Your goal → Find the line containing "i due? Si parlano ancora oppure" in the entries below. Reproduce that line and each one after it to the end, exactly, with no other lines.

Extracted material →
★ ★ ★

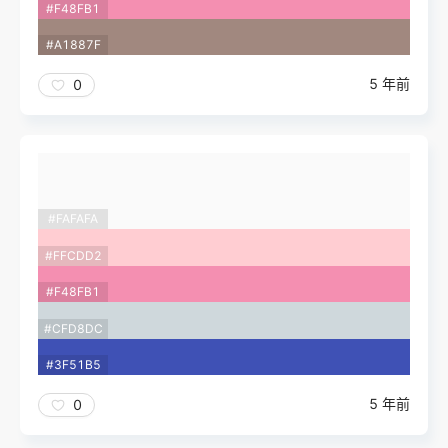
#F48FB1
#A1887F
5 年前
0
#FAFAFA
#FFCDD2
#F48FB1
#CFD8DC
#3F51B5
5 年前
0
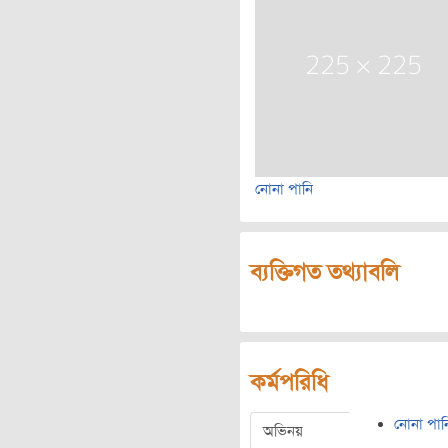
নোনা পানি
ব্যক্তিগত তথ্যাবলি
কর্মপরিধি
নোনা পান
অভিনয়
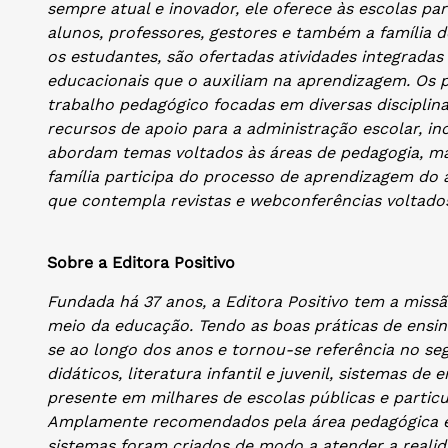
sempre atual e inovador, ele oferece às escolas pa
alunos, professores, gestores e também a família 
os estudantes, são ofertadas atividades integradas 
educacionais que o auxiliam na aprendizagem. Os 
trabalho pedagógico focadas em diversas disciplin
recursos de apoio para a administração escolar, i
abordam temas voltados às áreas de pedagogia, mark
família participa do processo de aprendizagem do
que contempla revistas e webconferências voltado
Sobre a Editora Positivo
Fundada há 37 anos, a Editora Positivo tem a mis
meio da educação. Tendo as boas práticas de ensin
se ao longo dos anos e tornou-se referência no se
didáticos, literatura infantil e juvenil, sistemas de 
presente em milhares de escolas públicas e partic
Amplamente recomendados pela área pedagógica e 
sistemas foram criados de modo a atender a realid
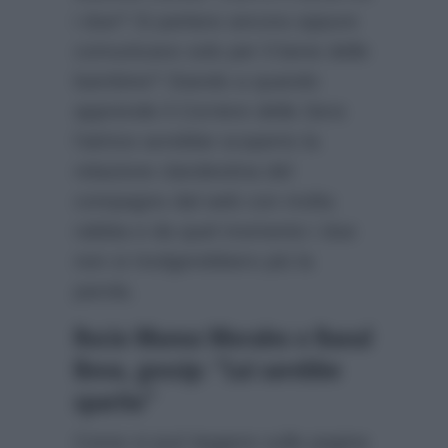
i due? Si parlano ancora oppure
comunicano solo per il bene delle
bambine? Stando a quando
apprende il
Corriere della Sera
l’attrice avrebbe scoperto la
relazione clandestina del
compagno dal web con molta
rabbia e da quel momento i due
non si rivolgerebbero più la
parola.
Rocio Munoz Morales e Raoul
Bova, gossip: “Lui sarebbe
sparito”
Come si può leggere sulle pagine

★ ★ ★

Result of this task →
i due? Si parlano ancora oppure
comunicano solo per il bene delle
bambine? Stando a quando
apprende il
Corriere della Sera
l’attrice avrebbe scoperto la
relazione clandestina del
compagno dal web con molta
rabbia e da quel momento i due
non si rivolgerebbero più la
parola.
Rocio Munoz Morales e Raoul
Bova, gossip: “Lui sarebbe
sparito”
Come si può leggere sulle pagine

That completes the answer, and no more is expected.